To find the speed of Halley's comet at aphelion, we can use the conservation of angular momentum. Angular momentum is conserved for an object in orbit, which means that it stays constant throughout its entire orbit.

Angular momentum can be expressed as the product of the moment of inertia and the angular velocity. In this case, the moment of inertia (I) can be considered constant since the mass of the comet remains the same. So, we can write the equation as:

I1 * ω1 = I2 * ω2

Where I1 and ω1 represent the moment of inertia and angular velocity, respectively, at the perihelion (closest to the Sun), and I2 and ω2 represent the moment of inertia and angular velocity, respectively, at the aphelion (greatest distance from the Sun).

The moment of inertia (I) is given by the mass (m) times the square of the distance (r) from the center of mass of the comet to its axis of rotation:

I = m * r^2

Since we are comparing the perihelion and aphelion distances, we can write the equation as:

m * r1^2 * ω1 = m * r2^2 * ω2

The mass (m) cancels out, giving us:

r1^2 * ω1 = r2^2 * ω2

Now let's substitute the given values into this equation. Given that at perihelion, the distance (r1) is 8.823 x 10^10 m and the speed (v1) is 54.6 km/s, and at aphelion, the distance (r2) is 6.152 x 10^12 m (aphelion distance) and we want to calculate the speed (v2):

Convert the speed at perihelion to meters per second:
v1 = 54.6 km/s = 54.6 * 10^3 m/s

Now let's rearrange the equation to solve for ω2:

ω2 = (r1^2 * ω1) / r2^2

Substitute the given values:

ω2 = (8.823 x 10^10 m)^2 * (54.6 * 10^3 m/s) / (6.152 x 10^12 m)^2

Now, calculate ω2:

ω2 = (8.823^2 * 10^(10 * 2) * 54.6 * 10^3) / (6.152^2 * 10^(12 * 2))

Simplifying:

ω2 = (77.77 * 10^20 * 54.6 * 10^3) / (37.82 * 10^24)

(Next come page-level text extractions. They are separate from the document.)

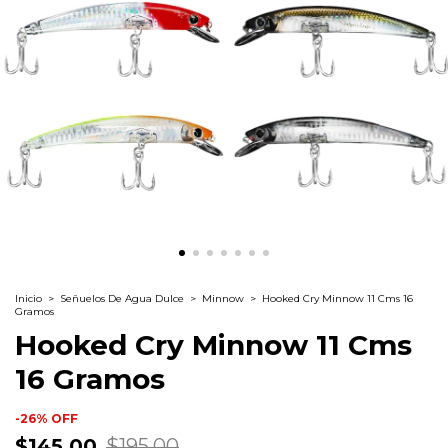
Inicio
>
Señuelos De Agua Dulce
>
Minnow
>
Hooked Cry Minnow 11 Cms 16
Gramos
Hooked Cry Minnow 11 Cms
16 Gramos
-
26
%
OFF
$145.00
$195.00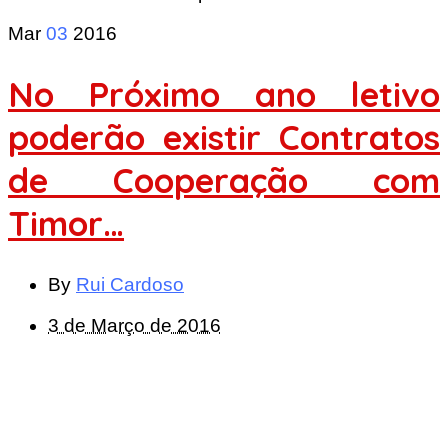
Mar
03
2016
No Próximo ano letivo
poderão existir Contratos
de Cooperação com
Timor…
By
Rui Cardoso
3 de Março de 2016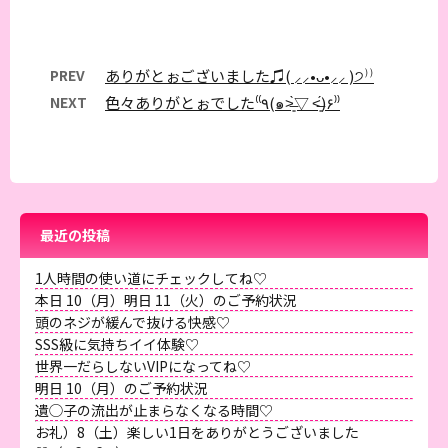
PREV
ありがとぉございました♫( ⸝⸝•ᴗ•⸝⸝ )੭⁾⁾
NEXT
色々ありがとぉでした⁽⁽٩(๑˃̶͈̀▽ ˂̶͈́)۶⁾⁾
最近の投稿
1人時間の使い道にチェックしてね♡
本日 10（月）明日 11（火）のご予約状況
頭のネジが緩んで抜ける快感♡
SSS級に気持ちイイ体験♡
世界一だらしないVIPになってね♡
明日 10（月）のご予約状況
遺◯子の流出が止まらなくなる時間♡
お礼）8（土）楽しい1日をありがとうございました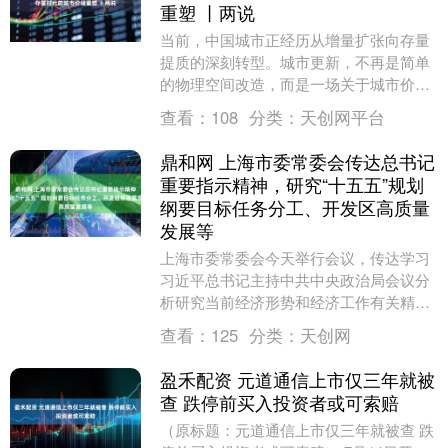
重塑 丨两说
当前，中国城市正经历从增量扩张向存量
提质的深刻转型。城市更新，不再是简单
的物理空间改造，而是一场关于城市价
值、治理逻辑与发展观念的深层次变革。
查看：
108
分类：
天创网平台
第一财经总编辑杨宇....
鼎和网 上海市委常委会传达总书记
重要指示精神，研究“十五五”规划
纲要目标任务分工、开发区高质量
发展等
上海市委常委会今天举行会议，传达学习
习近平总书记主持中共中央政治局会议分
析研究当前经济形势和经济工作有关精
神，习近平总书记就进一步总结好运用好
查看：
125
分类：
天创网
义乌发展经验作出的....
盈禾配资 元道通信上市仅三年就被
查 跌停前买入投资者或可索赔
（原标题：元道通信上市仅三年就被查 跌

ω2 = (4237.162 * 10^23) / (3782 * 10^24)

ω2 = 1.1208 * 10^(-1) radians/second

Finally, to find the speed at aphelion (v2), we can relate angular velocity (ω) and speed (v) by the formula:

v = r * ω

Substituting the given values:

v2 = r2 * ω2

v2 = 6.152 x 10^12 m * 1.1208 * 10^(-1) radians/second

Now, let's calculate v2:

v2 = 6.883 * 10^(12 - 1) m/s

v2 = 6.883 * 10^11 m/s

Therefore, the speed of Halley's comet at aphelion is approximately 6.883 x 10^11 m/s.